Add the www user to the nagios group:
# pw groupmod nagios -m www
# grep nagios /etc/group
nagios:*:181:www
Enable nagios to start on boot:
# echo 'nagios_enable="YES"' >> /etc/rc.conf
Now copy the sample files to the config files:
# cd /usr/local/etc/nagios/
# cp cgi.cfg-sample cgi.cfg
# cp nagios.cfg-sample nagios.cfg
# cp resource.cfg-sample resource.cfg
Move sample files to a sample folder:
# mkdir -p /usr/local/etc/nagios/sample
# mv /usr/local/etc/nagios/*-sample /usr/local/etc/nagios/sample
Navigate to /usr/local/etc/nagios/objects and do the same:
# cd /usr/local/etc/nagios/objects
# cp commands.cfg-sample commands.cfg
# cp contacts.cfg-sample contacts.cfg
# cp localhost.cfg-sample localhost.cfg
# cp printer.cfg-sample printer.cfg
# cp switch.cfg-sample switch.cfg
# cp templates.cfg-sample templates.cfg
# cp timeperiods.cfg-sample timeperiods.cfg
Move sample files to a sample folder:
# mkdir -p /usr/local/etc/nagios/objects/sample
# mv /usr/local/etc/nagios/objects/*-sample /usr/local/etc/nagios/objects/sample
Note: A sample configuration file for monitoring windows servers can be found at /usr/ports/net-mgmt/nagios/work/nagios-3.2.3/sample-config/template-object/windows.cfg
Now check you nagios configurations errors:
# nagios -v /usr/local/etc/nagios/nagios.cfg
Create a Nagios Admin called "nagiosadmin":
# htpasswd -c /usr/local/etc/nagios/htpasswd.users nagiosadmin
Note: the -c parameter creates the htpasswd file. If htpasswd file already exists, it is rewritten and truncated.
Note: you must call the admin name "nagiosadmin", because it is the default admin name in these configuration file "grep -i 'admin' /usr/local/etc/nagios/*.cfg".
Change permission:
# chown root:www /usr/local/etc/nagios/htpasswd.users
# chmod 440 /usr/local/etc/nagios/htpasswd.users
Create a Nagios user called "nagiosuser":
# htpasswd /usr/local/etc/nagios/htpasswd.users nagiosuser
Note: you do not need the -c parameter this time since the htpasswd file already created.

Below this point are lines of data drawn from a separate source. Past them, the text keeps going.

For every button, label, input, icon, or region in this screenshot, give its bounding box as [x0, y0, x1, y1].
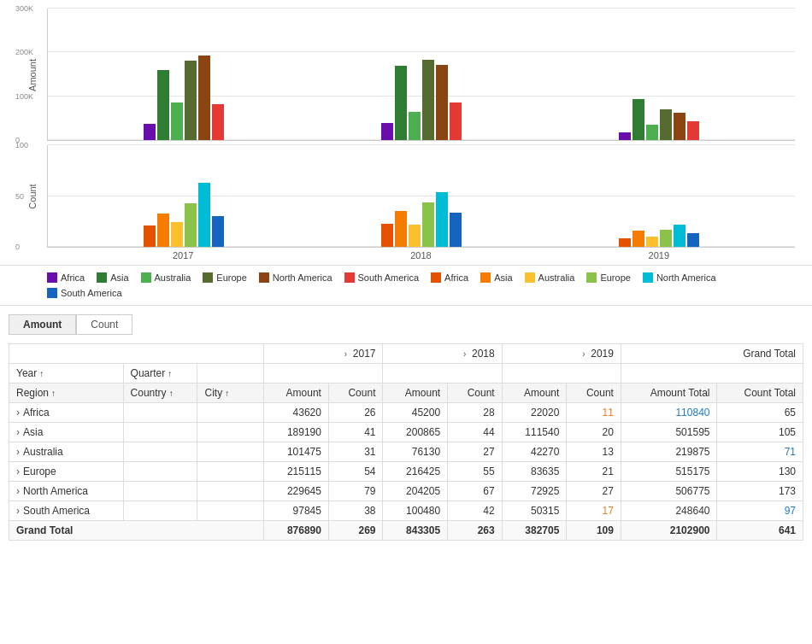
cell-7: 42270	[502, 442, 567, 462]
legend-label: South America	[61, 288, 122, 298]
sort-country-arrow: ↑	[169, 389, 174, 398]
cell-3: 229645	[264, 482, 329, 501]
chevron-2018: ›	[463, 349, 466, 359]
empty-gt	[621, 364, 803, 383]
country-col-header[interactable]: Country↑	[123, 383, 197, 403]
cell-2	[197, 462, 264, 482]
cell-7: 22020	[502, 403, 567, 423]
cell-9: 501595	[621, 423, 717, 442]
amount-y-label: Amount	[17, 9, 47, 141]
sort-year-header[interactable]: Year↑	[9, 364, 124, 383]
year-2017-header[interactable]: › 2017	[264, 344, 383, 364]
year-label-2018: 2018	[302, 248, 539, 261]
legend-section: AfricaAsiaAustraliaEuropeNorth AmericaSo…	[0, 266, 812, 306]
grand-total-cell-5: 382705	[502, 521, 567, 541]
cell-6: 44	[448, 423, 503, 442]
expand-icon[interactable]: ›	[16, 446, 20, 458]
expand-icon[interactable]: ›	[16, 505, 20, 517]
count-bar-Australia	[646, 237, 658, 247]
chart-section: Amount 300K 200K 100K 0	[0, 0, 812, 266]
city-col-header[interactable]: City↑	[197, 383, 264, 403]
cell-5: 76130	[383, 442, 448, 462]
year-2019-header[interactable]: › 2019	[502, 344, 621, 364]
count-group-2019	[540, 225, 778, 247]
grand-total-cell-6: 109	[567, 521, 621, 541]
cell-3: 43620	[264, 403, 329, 423]
legend-color-box	[141, 272, 151, 283]
expand-icon[interactable]: ›	[16, 465, 20, 477]
amount-bar-Asia	[633, 99, 644, 140]
sort-quarter-header[interactable]: Quarter↑	[123, 364, 197, 383]
legend-color-box	[47, 272, 57, 283]
amount-group-2018	[303, 60, 540, 140]
count-bar-Asia	[395, 211, 407, 247]
cell-4: 38	[328, 501, 383, 521]
expand-icon[interactable]: ›	[16, 426, 20, 438]
cell-8: 11	[567, 403, 621, 423]
cell-8: 21	[567, 462, 621, 482]
amount-bar-Asia	[157, 70, 169, 140]
cell-6: 55	[448, 462, 503, 482]
cell-7: 83635	[502, 462, 567, 482]
table-row: ›Asia189190412008654411154020501595105	[9, 423, 803, 442]
legend-label: Africa	[444, 272, 468, 283]
grand-total-row: Grand Total87689026984330526338270510921…	[9, 521, 803, 541]
cell-2	[197, 403, 264, 423]
cell-10: 105	[717, 423, 803, 442]
amount-bar-Europe	[185, 61, 197, 140]
year-label-2019: 2019	[540, 248, 778, 261]
amount-bar-Australia	[171, 102, 183, 140]
legend-color-box	[259, 272, 269, 283]
count-bar-North America	[436, 192, 448, 247]
amount-bar-Europe	[422, 60, 434, 140]
amount-bar-Africa	[144, 124, 156, 140]
amount-bar-North America	[436, 65, 448, 140]
legend-label: Asia	[110, 272, 128, 283]
empty-2019	[502, 364, 621, 383]
cell-3: 189190	[264, 423, 329, 442]
sort-quarter-arrow: ↑	[168, 369, 172, 378]
cell-5: 216425	[383, 462, 448, 482]
cell-8: 13	[567, 442, 621, 462]
cell-5: 200865	[383, 423, 448, 442]
count-group-2017	[65, 183, 303, 247]
cell-10: 71	[717, 442, 803, 462]
expand-icon[interactable]: ›	[16, 485, 20, 497]
cell-0: ›North America	[9, 482, 124, 501]
grand-total-cell-3: 843305	[383, 521, 448, 541]
cell-9: 248640	[621, 501, 717, 521]
expand-icon[interactable]: ›	[16, 407, 20, 419]
legend-item-africa: Africa	[47, 272, 85, 283]
tab-amount[interactable]: Amount	[9, 314, 76, 335]
amount-bar-Africa	[619, 132, 631, 140]
amount-chart-inner: 300K 200K 100K 0	[47, 9, 795, 141]
tab-count[interactable]: Count	[76, 314, 132, 335]
legend-label: North America	[273, 272, 332, 283]
grand-total-cell-1: 876890	[264, 521, 329, 541]
grand-total-cell-8: 641	[717, 521, 803, 541]
cell-2	[197, 482, 264, 501]
grand-total-header: Grand Total	[621, 344, 803, 364]
cell-10: 130	[717, 462, 803, 482]
legend-item-europe: Europe	[203, 272, 246, 283]
legend-color-box	[480, 272, 491, 283]
empty-col	[197, 364, 264, 383]
year-2018-header[interactable]: › 2018	[383, 344, 502, 364]
cell-2	[197, 442, 264, 462]
chevron-2019: ›	[582, 349, 585, 359]
region-col-header[interactable]: Region↑	[9, 383, 124, 403]
cell-1	[123, 482, 197, 501]
count-chart: Count 100 50 0	[17, 145, 795, 248]
sort-city-arrow: ↑	[225, 389, 229, 398]
grand-total-cell-4: 263	[448, 521, 503, 541]
count-bar-South America	[212, 216, 224, 247]
count-bar-Australia	[409, 225, 421, 247]
cell-3: 215115	[264, 462, 329, 482]
cell-0: ›Australia	[9, 442, 124, 462]
cell-9: 110840	[621, 403, 717, 423]
data-table: › 2017 › 2018 › 2019 Grand Total Year↑	[9, 343, 803, 541]
count-bar-Africa	[619, 238, 631, 247]
legend-label: North America	[656, 272, 716, 283]
cell-1	[123, 403, 197, 423]
legend-label: Africa	[61, 272, 85, 283]
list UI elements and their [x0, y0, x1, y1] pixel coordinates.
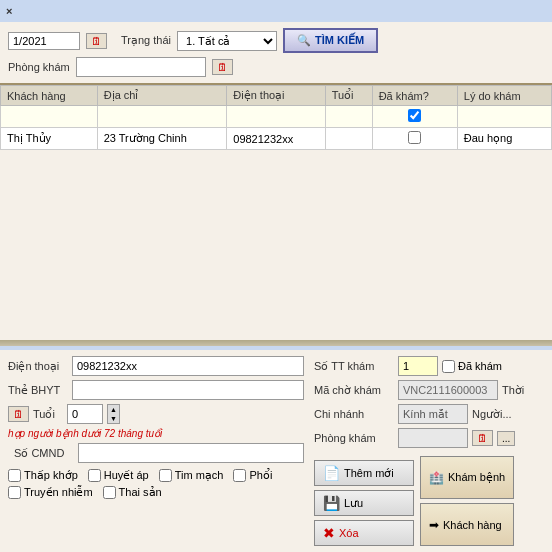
dien-thoai-input[interactable]: [72, 356, 304, 376]
kham-benh-icon: 🏥: [429, 471, 444, 485]
warning-row: hợp người bệnh dưới 72 tháng tuổi: [8, 428, 304, 439]
luu-icon: 💾: [323, 495, 340, 511]
phong-kham-form-label: Phòng khám: [314, 432, 394, 444]
luu-label: Lưu: [344, 497, 363, 510]
chi-nhanh-input[interactable]: [398, 404, 468, 424]
cell-name: [1, 106, 98, 128]
huyet-ap-label: Huyết áp: [104, 469, 149, 482]
khach-hang-icon: ➡: [429, 518, 439, 532]
cell-age: [325, 106, 372, 128]
cell-address: 23 Trường Chinh: [97, 128, 227, 150]
thai-san-label: Thai sản: [119, 486, 162, 499]
ma-cho-kham-row: Mã chờ khám Thời: [314, 380, 544, 400]
bhyt-label: Thẻ BHYT: [8, 384, 68, 397]
dien-thoai-label: Điện thoại: [8, 360, 68, 373]
cell-checked[interactable]: [372, 106, 457, 128]
phong-kham-form-pick-button[interactable]: 🗓: [472, 430, 493, 446]
tuoi-spinner[interactable]: ▲ ▼: [107, 404, 120, 424]
them-moi-button[interactable]: 📄 Thêm mới: [314, 460, 414, 486]
tim-mach-checkbox-label[interactable]: Tim mạch: [159, 469, 224, 482]
them-moi-icon: 📄: [323, 465, 340, 481]
tim-mach-label: Tim mạch: [175, 469, 224, 482]
huyet-ap-checkbox[interactable]: [88, 469, 101, 482]
luu-button[interactable]: 💾 Lưu: [314, 490, 414, 516]
col-header-age: Tuổi: [325, 86, 372, 106]
phong-kham-ellipsis-button[interactable]: ...: [497, 431, 515, 446]
warning-text: hợp người bệnh dưới 72 tháng tuổi: [8, 428, 162, 439]
them-moi-label: Thêm mới: [344, 467, 394, 480]
nguoi-label: Người...: [472, 408, 532, 421]
search-button[interactable]: 🔍 TÌM KIẾM: [283, 28, 378, 53]
chi-nhanh-label: Chi nhánh: [314, 408, 394, 420]
col-header-reason: Lý do khám: [457, 86, 551, 106]
stt-kham-row: Số TT khám Đã khám: [314, 356, 544, 376]
tuoi-up-button[interactable]: ▲: [108, 405, 119, 414]
phong-kham-label: Phòng khám: [8, 61, 70, 73]
thai-san-checkbox-label[interactable]: Thai sản: [103, 486, 162, 499]
kham-benh-button[interactable]: 🏥 Khám bệnh: [420, 456, 514, 499]
right-form: Số TT khám Đã khám Mã chờ khám Thời Chi: [314, 356, 544, 546]
xoa-button[interactable]: ✖ Xóa: [314, 520, 414, 546]
tuoi-down-button[interactable]: ▼: [108, 414, 119, 423]
ma-cho-kham-label: Mã chờ khám: [314, 384, 394, 397]
xoa-icon: ✖: [323, 525, 335, 541]
right-action-col: 🏥 Khám bệnh ➡ Khách hàng: [420, 456, 514, 546]
close-button[interactable]: ×: [6, 5, 12, 17]
trang-thai-label: Trạng thái: [121, 34, 171, 47]
da-kham-check-label[interactable]: Đã khám: [442, 360, 502, 373]
table-row[interactable]: [1, 106, 552, 128]
phong-kham-pick-button[interactable]: 🗓: [212, 59, 233, 75]
cell-checked[interactable]: [372, 128, 457, 150]
chi-nhanh-row: Chi nhánh Người...: [314, 404, 544, 424]
thap-khop-checkbox-label[interactable]: Thấp khớp: [8, 469, 78, 482]
da-kham-checkbox[interactable]: [442, 360, 455, 373]
checkboxes-row: Thấp khớp Huyết áp Tim mạch Phổi: [8, 469, 304, 499]
patient-table-section: Khách hàng Địa chỉ Điện thoại Tuổi Đã kh…: [0, 85, 552, 340]
checked-checkbox[interactable]: [408, 109, 421, 122]
cell-reason: [457, 106, 551, 128]
search-button-label: TÌM KIẾM: [315, 34, 364, 47]
table-row[interactable]: Thị Thủy 23 Trường Chinh 09821232xx Đau …: [1, 128, 552, 150]
thap-khop-label: Thấp khớp: [24, 469, 78, 482]
truyen-nhiem-checkbox-label[interactable]: Truyền nhiễm: [8, 486, 93, 499]
cmnd-input[interactable]: [78, 443, 304, 463]
phong-kham-form-input[interactable]: [398, 428, 468, 448]
patient-table: Khách hàng Địa chỉ Điện thoại Tuổi Đã kh…: [0, 85, 552, 150]
col-header-address: Địa chỉ: [97, 86, 227, 106]
cell-address: [97, 106, 227, 128]
tim-mach-checkbox[interactable]: [159, 469, 172, 482]
truyen-nhiem-checkbox[interactable]: [8, 486, 21, 499]
trang-thai-select[interactable]: 1. Tất cả 2. Đã khám 3. Chưa khám: [177, 31, 277, 51]
phong-kham-input[interactable]: [76, 57, 206, 77]
sinh-tuoi-row: 🗓 Tuổi ▲ ▼: [8, 404, 304, 424]
xoa-label: Xóa: [339, 527, 359, 539]
huyet-ap-checkbox-label[interactable]: Huyết áp: [88, 469, 149, 482]
action-buttons-area: 📄 Thêm mới 💾 Lưu ✖ Xóa: [314, 456, 544, 546]
cmnd-row: Số CMND: [14, 443, 304, 463]
khach-hang-label: Khách hàng: [443, 519, 502, 531]
stt-kham-input[interactable]: [398, 356, 438, 376]
phoi-label: Phổi: [249, 469, 272, 482]
phoi-checkbox-label[interactable]: Phổi: [233, 469, 272, 482]
sinh-calendar-button[interactable]: 🗓: [8, 406, 29, 422]
date-input[interactable]: [8, 32, 80, 50]
cmnd-label: Số CMND: [14, 447, 74, 460]
search-icon: 🔍: [297, 34, 311, 47]
thai-san-checkbox[interactable]: [103, 486, 116, 499]
search-area: 🗓 Trạng thái 1. Tất cả 2. Đã khám 3. Chư…: [0, 22, 552, 85]
ma-cho-kham-input[interactable]: [398, 380, 498, 400]
left-form: Điện thoại Thẻ BHYT 🗓 Tuổi ▲ ▼: [8, 356, 304, 546]
khach-hang-button[interactable]: ➡ Khách hàng: [420, 503, 514, 546]
tuoi-input[interactable]: [67, 404, 103, 424]
top-bar: ×: [0, 0, 552, 22]
checked-checkbox[interactable]: [408, 131, 421, 144]
bhyt-input[interactable]: [72, 380, 304, 400]
truyen-nhiem-label: Truyền nhiễm: [24, 486, 93, 499]
thap-khop-checkbox[interactable]: [8, 469, 21, 482]
cell-reason: Đau họng: [457, 128, 551, 150]
calendar-button[interactable]: 🗓: [86, 33, 107, 49]
kham-benh-label: Khám bệnh: [448, 471, 505, 484]
phoi-checkbox[interactable]: [233, 469, 246, 482]
cell-name: Thị Thủy: [1, 128, 98, 150]
da-kham-label: Đã khám: [458, 360, 502, 372]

Now add Nagios setting to your apache configuration:
# vim /usr/local/etc/apache22/Includes/nagios.conf
### [START] nagios <Directory /usr/local/www/nagios> Order deny,allow Deny from all Allow from 127.0.0.1 Allow from 192.168.6.112 php_flag engine on php_admin_value open_basedir /usr/local/www/nagios/:/var/spool/nagios/ AuthName "Nagios Access Ya" AuthType Basic AuthUSerFile /usr/local/etc/nagios/htpasswd.users Require valid-user </Directory> <Directory /usr/local/www/nagios/cgi-bin> Options ExecCGI </Directory> ScriptAlias /nagios/cgi-bin/ /usr/local/www/nagios/cgi-bin/ Alias /nagios/ /usr/local/www/nagios/ ### [END] nagios
Restart Apache:
# /usr/local/etc/rc.d/apache22 restart
Start Nagios:
# /usr/local/etc/rc.d/nagios start
On the Nagios Client, install nrpe2:
# cd /usr/ports/net-mgmt/nrpe
# make config-recursive
# make config-recursive
# make install
Make the Nagios configuration file:
# ls -l /usr/local/etc/nrpe.cfg
If nrpe.cfg does not exist:
# cp /usr/local/etc/nrpe.cfg.sample /usr/local/etc/nrpe.cfg
Change Permission:
# chmod 440 /usr/local/etc/nrpe.cfg
On the Nagios Client, add the Nagios Server's IP Address to allowed hosts:
# vi /usr/local/etc/nrpe.cfg
allowed_hosts=127.0.0.1,192.168.13.3
Note: comma separated. No Space in between!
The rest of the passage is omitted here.